My first question which leads to an objection to the test is: In what way does the test serve the individual OR the community? There is no useful information provided by the test, but there are disadvantages. Whether positive or negative there is nothing one can do with the results. Perhaps at some future date, knowing you have a positive test will lead to some therapy, but as of today there is nothing to be changed. Some say, "I just want to know" and I always ask "why?" The answers are astounding.
"I'll feel safer if I'm negative."
But what if the person is positive! And what difference does it make? Does it mean the person will be more careful if he's positive? If that's the case, then the converse of the question is "Does that mean you would be less careful if you were negative?"
So many people say they will worry less. I doubt it. If you are negative, how do you know you won't convert a week later... a month later... or a year later? It's a false sense of securi! ty. And what would you do differently except perhaps, be less careful?
If you are positive, and you don't become an instant psychological casualty, won't you constantly worry that you might be one of those who have a false positive? Or will you be a basket case waiting for the other shoe to fall?

Another point that is so worrisome is the "guarantee" of anonymity. All the promises in the world are useless. "Guaranteed" anonymity is a myth; it does not exist. The Department of Public Health has powers to "protect the public" that it has not even begun to exercise. Call me paranoid, but our community is the target when they're talking quarantine.
Still another consideration is the internal reaction of the community to the test. Let's assume that a significant percentage (20 - 50%) of those tested will be positive. Let us then consider what happens with THAT information. There is a well-documented victimization of persons with AIDS, not only in the general public, but within our community. Would it be any different for carriers?
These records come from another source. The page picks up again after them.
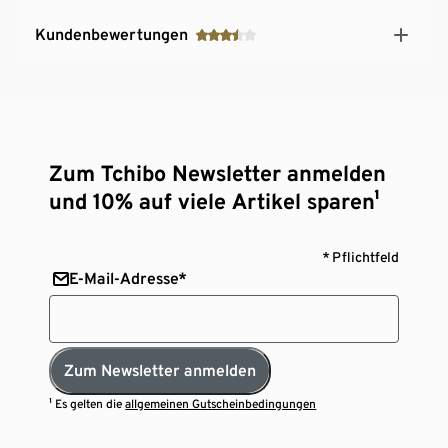
Kundenbewertungen
Zum Tchibo Newsletter anmelden
und 10% auf viele Artikel sparen¹
* Pflichtfeld
E-Mail-Adresse*
Zum Newsletter anmelden
¹ Es gelten die
allgemeinen Gutscheinbedingungen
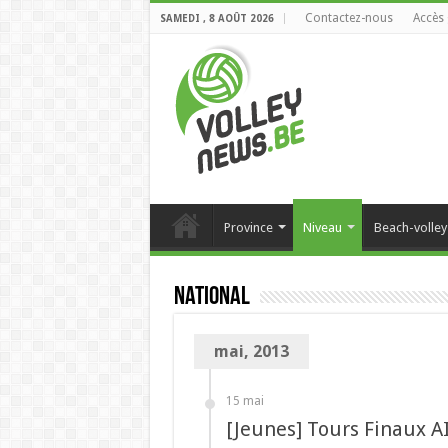
Contactez-nous
Accès 
SAMEDI , 8 AOÛT 2026
Province
Niveau
Beach-volley
National
mai, 2013
15 mai
[Jeunes] Tours Finaux A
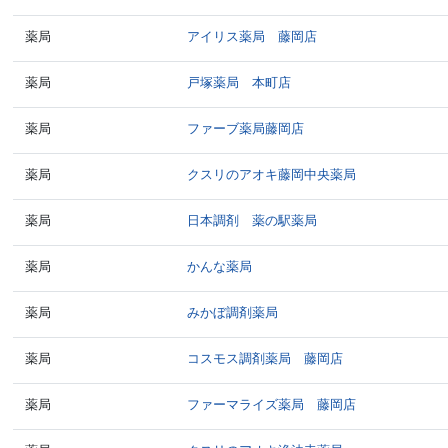
薬局
アイリス薬局 藤岡店
薬局
戸塚薬局 本町店
薬局
ファーブ薬局藤岡店
薬局
クスリのアオキ藤岡中央薬局
薬局
日本調剤 薬の駅薬局
薬局
かんな薬局
薬局
みかぼ調剤薬局
薬局
コスモス調剤薬局 藤岡店
薬局
ファーマライズ薬局 藤岡店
Paul Castro tried to bring the point home when he said, "I am a person, not a disease." But we are conditioned to avoid diseased persons. We like to think we are liberated in many ways, yet there is a gap between our intellectual response to di! sease and our emotional behavior.
So suddenly there will be thousands of men who are "carriers" and we will have two gay male populations: those with and those without. No matter how brave or broadminded we are, I hate to think of the social implications of that dilemma. One man I asked said, "If I'm negative, I'll look for another negative"... Oh, the seeds of prejudice and lies.
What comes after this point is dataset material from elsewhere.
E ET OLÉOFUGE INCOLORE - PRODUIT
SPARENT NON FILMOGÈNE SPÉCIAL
Testing for HTLV-3 is dangerous. It does not serve us and it will not serve us until something can be done with the results. There was only one answer to the problem in 1980 and there is only one answer in 1985. That is to interrupt the transmission of the virus.
Safe sex is the answer.

Please consider carefully all the legal, social and emotional consequences of being tested for HTLV-3. They are all quite serious and deserving of careful scrutiny. Are you prepared for the result and what your life will be like following the test? It doesn't matter what your risk level is, or what the result is... everyone worries.
By the way, the young man who came to our clinic had moved to San Francisco just a few months ago from the East Coast. I asked him into my office and then spent 45 minutes convincing him the test did not mean he had AIDS, nor did it mean he was going to die soon.
I made an appointment for him on Ward 86 at SF General Hospital for further support. He left shaken, but no longer suicidal.
I could say nothing to him to make him forget the results of the test.